* WHAT THE TASK REQUIRES *
Return the lines of the data below starting at the one holding "setembro 2024" and ending at the one holding "de fidélité", word for word, leaving every picture out.

Dataset entries

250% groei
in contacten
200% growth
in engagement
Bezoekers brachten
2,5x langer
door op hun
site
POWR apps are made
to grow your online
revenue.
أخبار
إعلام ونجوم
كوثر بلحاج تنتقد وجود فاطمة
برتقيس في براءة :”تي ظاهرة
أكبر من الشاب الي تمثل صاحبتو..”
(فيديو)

---

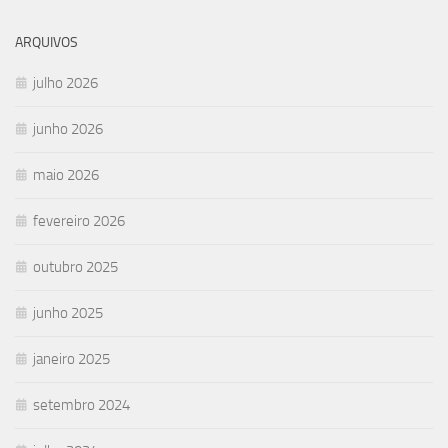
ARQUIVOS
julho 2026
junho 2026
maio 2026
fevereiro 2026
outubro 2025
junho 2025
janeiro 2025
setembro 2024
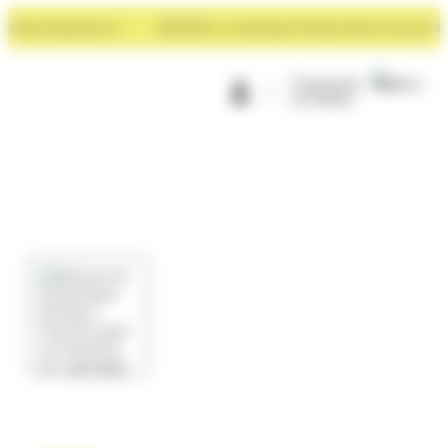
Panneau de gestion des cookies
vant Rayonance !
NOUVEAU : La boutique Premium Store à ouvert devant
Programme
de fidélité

* EXERCISE RESPONSE *
setembro 2024
Panneau de gestion des cookies
vant Rayonance !
NOUVEAU : La boutique Premium Store à ouvert devant
Programme
de fidélité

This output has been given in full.